Data extracted from a collection
——————————
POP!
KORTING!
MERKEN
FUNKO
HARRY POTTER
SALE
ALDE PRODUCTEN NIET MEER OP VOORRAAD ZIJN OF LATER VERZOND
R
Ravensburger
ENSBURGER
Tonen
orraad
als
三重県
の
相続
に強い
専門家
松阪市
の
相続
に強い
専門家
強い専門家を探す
——————————
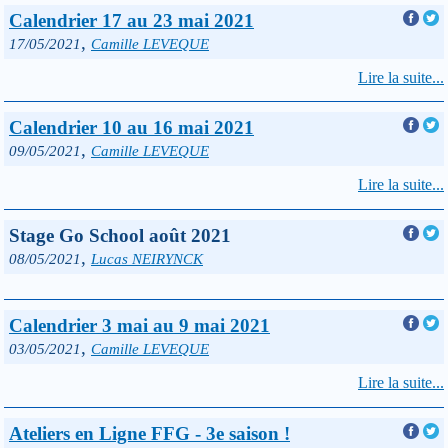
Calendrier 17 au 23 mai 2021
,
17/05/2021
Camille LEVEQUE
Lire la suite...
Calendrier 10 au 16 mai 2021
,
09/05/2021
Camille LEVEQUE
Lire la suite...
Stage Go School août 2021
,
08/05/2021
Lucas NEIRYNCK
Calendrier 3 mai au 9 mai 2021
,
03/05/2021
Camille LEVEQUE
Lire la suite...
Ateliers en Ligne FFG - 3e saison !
——————————
What the exercise asks: Show every line in the records above that contains the word "Calendrier".

Answer below:
Calendrier 17 au 23 mai 2021
Calendrier 10 au 16 mai 2021
Calendrier 3 mai au 9 mai 2021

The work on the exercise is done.